_Source records_
● ● ● ● ●

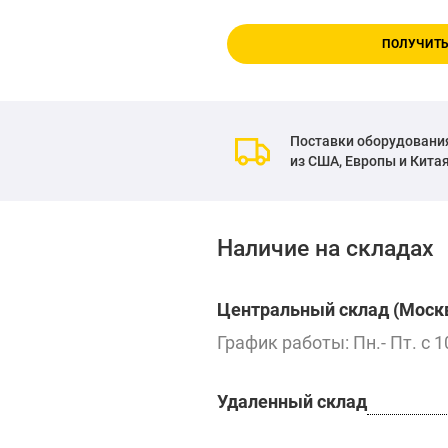
ПОЛУЧИТЬ
Поставки оборудовани
из США, Европы и Кита
Наличие на складах
Центральный склад (Москв
График работы: Пн.- Пт. с 1
Удаленный склад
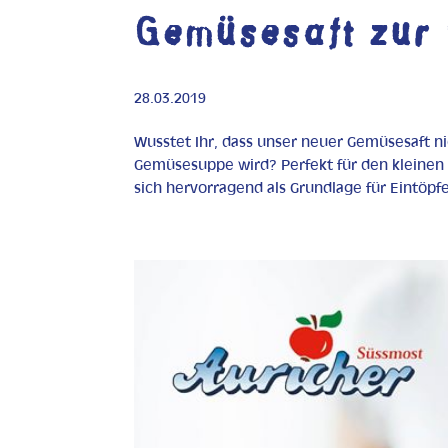
Gemüsesaft zur
28.03.2019
Wusstet Ihr, dass unser neuer Gemüsesaft ni
Gemüsesuppe wird? Perfekt für den kleinen
sich hervorragend als Grundlage für Eintöpfe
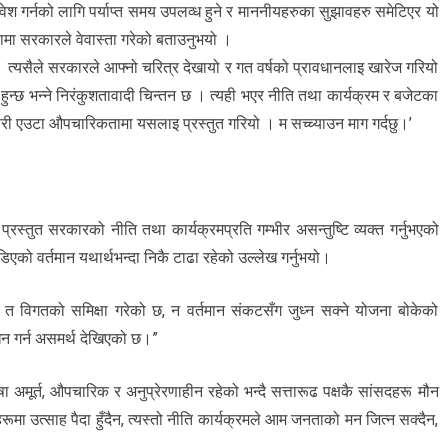
ेश गर्नको लागि पर्याप्त समय उपलव्ध हुने र माननीयहरुका सुझावहरु समेटिएर यो
ुरामा सरकारले वेवास्ता गरेको बताउनुभयो ।
। त्यसैले सरकारले आफ्नो चरित्र देखायो र गत वर्षको प्रावधानलाइ खारेज गरियो
ि हुन्छ भन्ने निरंकुशतावादी चिन्तन छ । त्यही भएर नीति तथा कार्यक्रम र बजेटका
री एउटा औपचारिकतामा यसलाइ प्रस्तुत गरियो । म सच्च्याउन माग गर्दछु।’
प्रस्तुत सरकारको नीति तथा कार्यक्रमप्रति गम्भीर असन्तुष्टि व्यक्त गर्नुभएको
को वर्तमान यथार्थभन्दा निकै टाढा रहेको उल्लेख गर्नुभयो।
े न त विगतको समिक्षा गरेको छ, न वर्तमान संकटसँग जुध्न सक्ने योजना बोकेको
धन गर्न असमर्थ देखिएको छ।”
ा अमूर्त, औपचारिक र अनुप्रेरणाहीन रहेको भन्दै सत्तारूढ पक्षकै सांसदहरू मौन
ा उत्साह पैदा हुँदैन, त्यस्तो नीति कार्यक्रमले आम जनताको मन जित्न सक्दैन,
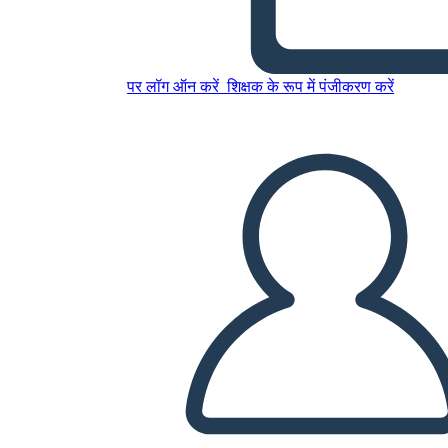
इस स्टोरीबोर्ड को कॉपी करें
स्टोरीबोर्ड बनाएं
पर लॉग ऑन करें
शिक्षक के रूप में पंजीकरण करें
स्लाइड शो चलाएं
मुझे पढ़कर सुनाओ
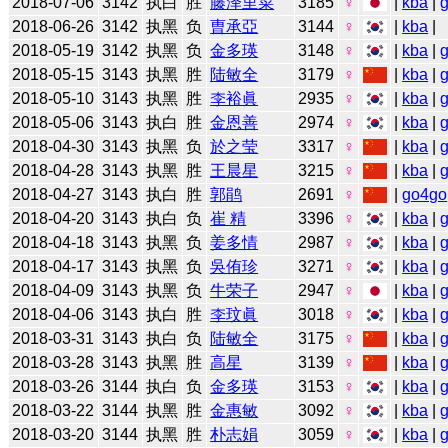
2018-07-06
3142
执白
胜
藤泽里菜
3185
♀
|
kba
|
2018-06-26
3142
执黑
负
曺承亞
3144
♀
|
kba
|
2018-05-19
3142
执黑
负
金多瑛
3148
♀
|
kba
|
2018-05-15
3143
执黑
胜
陆敏全
3179
♀
|
kba
|
2018-05-10
3143
执黑
胜
李裕眞
2935
♀
|
kba
|
2018-05-06
3143
执白
胜
金恩善
2974
♀
|
kba
|
2018-04-30
3143
执黑
负
於之莹
3317
♀
|
kba
|
2018-04-28
3143
执黑
胜
王晨星
3215
♀
|
kba
|
2018-04-27
3143
执白
胜
郭鹃
2691
♀
|
go4go
2018-04-20
3143
执白
负
崔 精
3396
♀
|
kba
|
2018-04-18
3143
执黑
负
姜多情
2987
♀
|
kba
|
2018-04-17
3143
执黑
负
吳侑珍
3271
♀
|
kba
|
2018-04-09
3143
执黑
负
牛荣子
2947
♀
|
kba
|
2018-04-06
3143
执白
胜
李玟眞
3018
♀
|
kba
|
2018-03-31
3143
执白
负
陆敏全
3175
♀
|
kba
|
2018-03-28
3143
执黑
胜
高星
3139
♀
|
kba
|
2018-03-26
3144
执白
负
金多瑛
3153
♀
|
kba
|
2018-03-22
3144
执黑
胜
金惠敏
3092
♀
|
kba
|
2018-03-20
3144
执黑
胜
朴志娟
3059
♀
|
kba
|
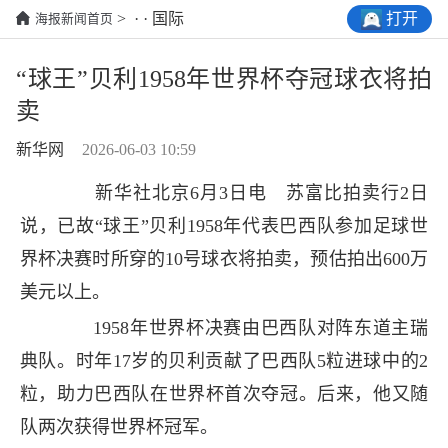
打开
> · · 国际
海报新闻首页
“球王”贝利1958年世界杯夺冠球衣将拍
卖
新华网
2026-06-03 10:59
新华社北京6月3日电 苏富比拍卖行2日
说，已故“球王”贝利1958年代表巴西队参加足球世
界杯决赛时所穿的10号球衣将拍卖，预估拍出600万
美元以上。
1958年世界杯决赛由巴西队对阵东道主瑞
典队。时年17岁的贝利贡献了巴西队5粒进球中的2
粒，助力巴西队在世界杯首次夺冠。后来，他又随
队两次获得世界杯冠军。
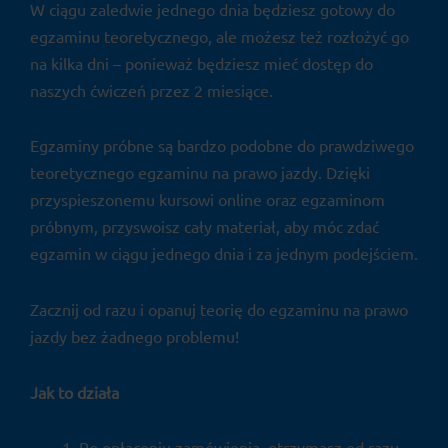
W ciągu zaledwie jednego dnia będziesz gotowy do
egzaminu teoretycznego, ale możesz też rozłożyć go
na kilka dni – ponieważ będziesz mieć dostęp do
naszych ćwiczeń przez 2 miesiące.
Egzaminy próbne są bardzo podobne do prawdziwego
teoretycznego egzaminu na prawo jazdy. Dzięki
przyspieszonemu kursowi online oraz egzaminom
próbnym, przyswoisz cały materiał, aby móc zdać
egzamin w ciągu jednego dnia i za jednym podejściem.
Zacznij od razu i opanuj teorię do egzaminu na prawo
jazdy bez żadnego problemu!
Jak to działa
Po opłaceniu zamówienia, otrzymasz od razu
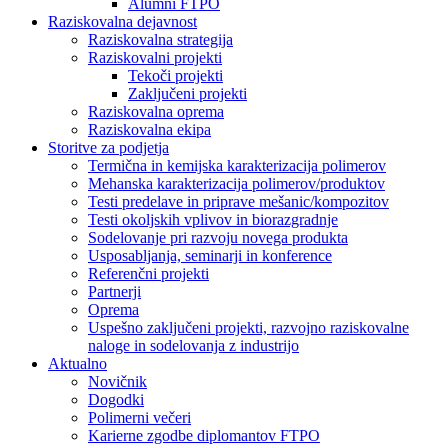
Alumni FTPO
Raziskovalna dejavnost
Raziskovalna strategija
Raziskovalni projekti
Tekoči projekti
Zaključeni projekti
Raziskovalna oprema
Raziskovalna ekipa
Storitve za podjetja
Termična in kemijska karakterizacija polimerov
Mehanska karakterizacija polimerov/produktov
Testi predelave in priprave mešanic/kompozitov
Testi okoljskih vplivov in biorazgradnje
Sodelovanje pri razvoju novega produkta
Usposabljanja, seminarji in konference
Referenčni projekti
Partnerji
Oprema
Uspešno zaključeni projekti, razvojno raziskovalne
naloge in sodelovanja z industrijo
Aktualno
Novičnik
Dogodki
Polimerni večeri
Karierne zgodbe diplomantov FTPO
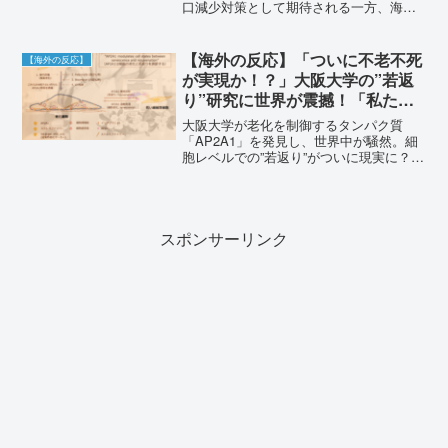
口減少対策として期待される一方、海外
は？
からは「ヨーロッパの二の舞になる」
「日本の文化が終わる」と懸念の声が殺
到。この大胆な取り組みに対する世界の
【海外の反応】「ついに不老不死
【海外の反応】
反応を詳しく解説します。
が実現か！？」大阪大学の”若返
り”研究に世界が震撼！「私た
ち、永遠に生きるのよ！！」
大阪大学が老化を制御するタンパク質
「AP2A1」を発見し、世界中が騒然。細
胞レベルでの”若返り”がついに現実に？不
老長寿の夢に一歩近づいたこの日本の研
究に対する、期待と不安が入り混じる海
外の反応をまとめました。
スポンサーリンク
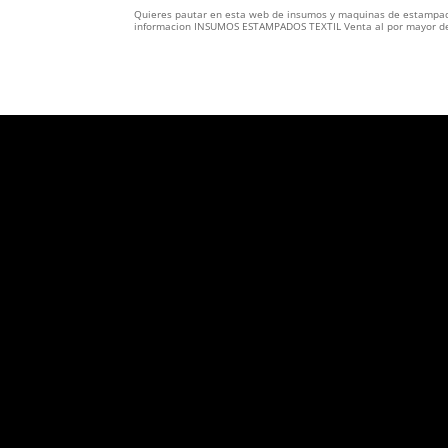
Quieres pautar en esta web de insumos y maquinas de estampad
informacion INSUMOS ESTAMPADOS TEXTIL Venta al por mayor de 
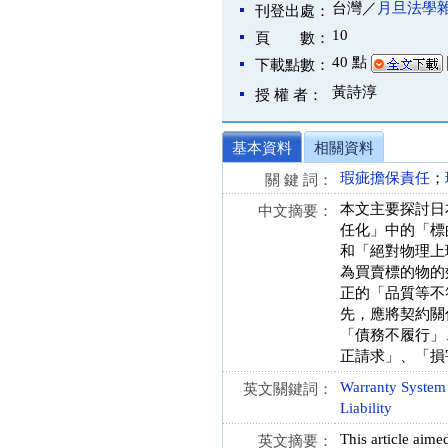
台灣／
月旦法學
刊登出處：
10
頁 數：
40 點
下載點數：
黃詩淳
授 權 者：
基本資料
相關資料
瑕疵擔保責任
；
關 鍵 詞：
本文主要探討日
中文摘要：
任化」中的「標
和「絕對物理上
為買賣標的物的
正的「品質等不
先，應將契約關
「債務不履行」
正請求」、「損
Warranty System
英文關鍵詞：
Liability
This article aime
英文摘要：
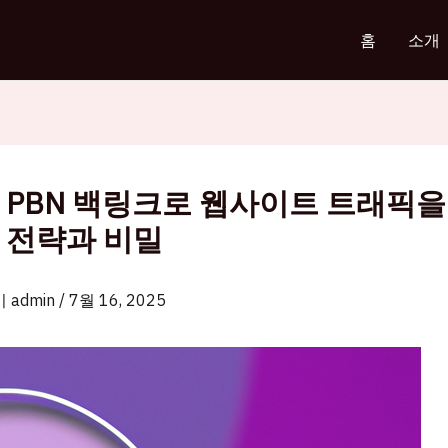
홈
소개
 PBN 백링크로 웹사이트 트래픽을
 전략과 비밀
이
admin
/
7월 16, 2025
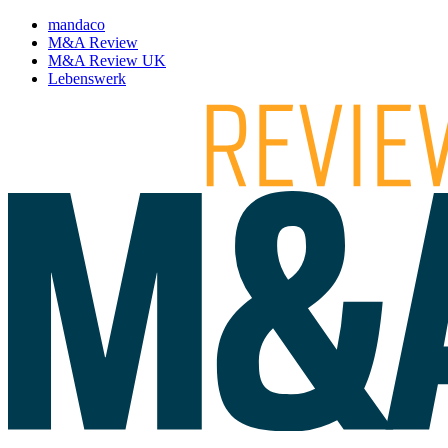
mandaco
M&A Review
M&A Review UK
Lebenswerk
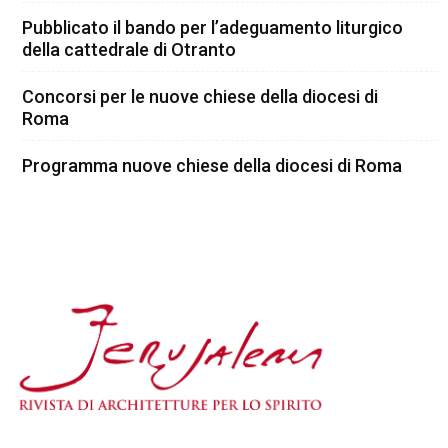
Pubblicato il bando per l’adeguamento liturgico
della cattedrale di Otranto
Concorsi per le nuove chiese della diocesi di
Roma
Programma nuove chiese della diocesi di Roma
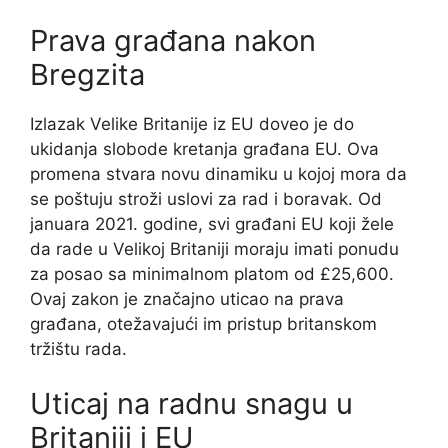
Prava građana nakon
Bregzita
Izlazak Velike Britanije iz EU doveo je do
ukidanja slobode kretanja građana EU. Ova
promena stvara novu dinamiku u kojoj mora da
se poštuju stroži uslovi za rad i boravak. Od
januara 2021. godine, svi građani EU koji žele
da rade u Velikoj Britaniji moraju imati ponudu
za posao sa minimalnom platom od £25,600.
Ovaj zakon je značajno uticao na prava
građana, otežavajući im pristup britanskom
tržištu rada.
Uticaj na radnu snagu u
Britaniji i EU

● ● ● ● ●

_Required action_
Within the listing above, count the lines that contain the string "Gemüsesaft". Give only the number.

_Response_
2